Grafik 3: Negativer Zusammenhang zwischen Fremdfinanzierungsquote und Total Return
- Bewertungen: Ebenfalls unter Druck kamen gewisse Fonds, deren Liegenschaften basierend auf unserer fundamentalen Analyse hoch bewertet waren und im Zuge steigender Diskontierungssätze die grössten Abwertungen verzeichnen mussten. Typischerweise sind dies eher jüngere, kleinere Fonds, die in der Vergangenheit stark gewachsen sind und ihr Liegenschaftsportfolio zu hohen Preisen aufgebaut hatten. Hinzu kommt: Einzelne Fonds wurden massiv unter ihrem Nettoinventarwert, d.h. mit hohem Disagio von über 30 Prozent, gehandelt. Dies erhöht Rücknahmerisiken. Rücknahmen können im schlimmsten Fall zur Liquidation eines Fonds führen.

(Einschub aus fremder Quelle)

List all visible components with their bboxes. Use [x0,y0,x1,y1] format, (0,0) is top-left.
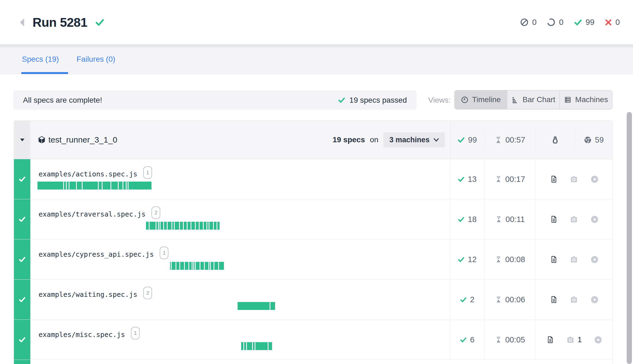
run-status-counts: 0 0 99 0 [520,0,620,45]
spec-row: examples/waiting.spec.js 2 2 00:06 [14,280,612,320]
hourglass-icon [495,176,502,183]
hourglass-icon [495,216,502,223]
play-icon [590,215,599,224]
document-icon [550,256,558,263]
x-icon [605,19,612,26]
chevron-down-icon [434,138,439,142]
run-page: Run 5281 0 0 99 0 Specs (19) [0,0,633,364]
group-browser-chrome: 59 [574,121,613,159]
spec-timeline-bar [170,262,224,270]
video-button[interactable] [590,175,599,184]
caret-down-icon [20,138,25,141]
status-banner: All specs are complete! 19 specs passed [13,90,417,110]
hourglass-icon [495,296,502,303]
spec-name[interactable]: examples/misc.spec.js 1 [39,327,140,342]
screenshots-button[interactable] [570,215,578,223]
document-icon [550,215,558,223]
spec-duration: 00:06 [484,280,536,319]
screenshots-button[interactable] [570,175,578,183]
document-icon [550,175,558,183]
page-scrollbar-thumb[interactable] [627,112,632,364]
machine-group-header: test_runner_3_1_0 19 specs on 3 machines… [14,121,612,159]
view-timeline-button[interactable]: Timeline [455,90,507,109]
spec-passed-status [14,360,30,364]
stdout-button[interactable] [550,215,558,223]
spec-passed-status [14,199,30,239]
video-button[interactable] [594,336,602,344]
screenshots-button[interactable] [570,255,578,264]
spec-artifacts: 1 [536,320,613,360]
play-icon [590,175,599,184]
check-icon [458,176,465,183]
document-icon [550,296,558,303]
spec-name[interactable]: examples/actions.spec.js 1 [39,167,152,181]
chrome-icon [584,136,592,144]
screenshots-button[interactable] [570,295,578,304]
machines-dropdown[interactable]: 3 machines [383,132,445,147]
play-icon [590,295,599,304]
check-icon [460,336,467,343]
spec-group-badge: 1 [160,247,168,259]
views-label: Views: [428,90,451,110]
stdout-button[interactable] [550,175,558,183]
spec-artifacts [536,159,613,199]
back-button[interactable] [17,16,27,28]
failed-count: 0 [605,18,620,27]
spec-passed-status [14,159,30,199]
spec-passed-status [14,320,30,360]
check-icon [19,216,26,223]
spec-row: examples/actions.spec.js 1 13 00:17 [14,159,612,199]
slash-circle-icon [520,18,529,26]
group-duration: 00:57 [484,121,536,159]
screenshots-button[interactable]: 1 [566,335,582,344]
video-button[interactable] [590,215,599,224]
machines-icon [564,96,571,103]
active-tab-underline [21,72,68,74]
linux-penguin-icon [551,136,559,144]
stdout-button[interactable] [550,256,558,263]
page-title: Run 5281 [33,15,87,30]
spec-duration: 00:05 [484,320,536,360]
hourglass-icon [495,256,502,263]
tab-specs[interactable]: Specs (19) [21,45,68,74]
run-passed-icon [95,18,105,27]
video-button[interactable] [590,255,599,264]
video-button[interactable] [590,295,599,304]
stdout-button[interactable] [550,296,558,303]
spec-passed-count: 12 [450,239,484,279]
spec-row: examples/traversal.spec.js 2 18 00:11 [14,199,612,239]
check-icon [574,18,582,26]
check-icon [19,176,26,183]
camera-icon [570,175,578,183]
spec-name[interactable]: examples/waiting.spec.js 2 [39,287,152,301]
hourglass-icon [495,136,502,144]
group-machines-summary: 19 specs on 3 machines [332,121,445,159]
spec-group-badge: 1 [143,166,152,179]
view-bar-chart-button[interactable]: Bar Chart [507,90,560,109]
banner-passed-summary: 19 specs passed [338,96,407,105]
spec-duration: 00:17 [484,159,536,199]
spec-group-badge: 2 [151,206,160,219]
spec-passed-status [14,239,30,279]
stdout-button[interactable] [546,336,554,344]
tab-failures[interactable]: Failures (0) [77,45,116,74]
spec-row-partial [14,360,612,364]
group-os-linux [536,121,574,159]
spec-name[interactable]: examples/traversal.spec.js 2 [39,207,160,221]
camera-icon [570,255,578,264]
camera-icon [570,215,578,223]
hourglass-icon [495,336,502,343]
passed-count: 99 [574,18,594,27]
view-machines-button[interactable]: Machines [560,90,612,109]
spec-name[interactable]: examples/cypress_api.spec.js 1 [39,247,168,261]
run-header: Run 5281 0 0 99 0 [0,0,633,45]
pending-count: 0 [547,18,563,27]
play-icon [590,255,599,264]
collapse-group-button[interactable] [14,121,30,159]
spec-passed-count: 18 [450,199,484,239]
specs-table: test_runner_3_1_0 19 specs on 3 machines… [14,120,613,364]
clock-icon [461,96,468,103]
check-icon [458,256,465,263]
camera-icon [570,295,578,304]
check-icon [458,216,465,223]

Gute Ausgangslage für Überrenditen
Erwartungsgemäss hat das herausfordernde Marktumfeld im vergangenen Jahr zu einer stärkeren Differenzierung in der Selektion der kotierten Immobilienfonds geführt. Die einzelnen Fonds haben sich sehr unterschiedlich entwickelt und es ist folglich davon auszugehen, dass sich die Spreu vom Weizen getrennt hat.
Wir gehen auch künftig davon aus, dass die durchschnittliche Spannweite der Renditen überdurchschnittlich hoch bleiben dürfte. Die anhaltend breite Streuung der Renditen ist für aktive Fondsmanager eine gute Nachricht, denn damit besteht die Chance, mit einer passenden Positionierung Überrenditen (Alpha) für Anlegerinnen und Anleger zu generieren. Bedingung dafür ist jedoch, dass eine gründliche, fundamentale Beurteilung der Fonds und deren inhärenten Risiken auf Basis des Marktumfelds gemacht wird.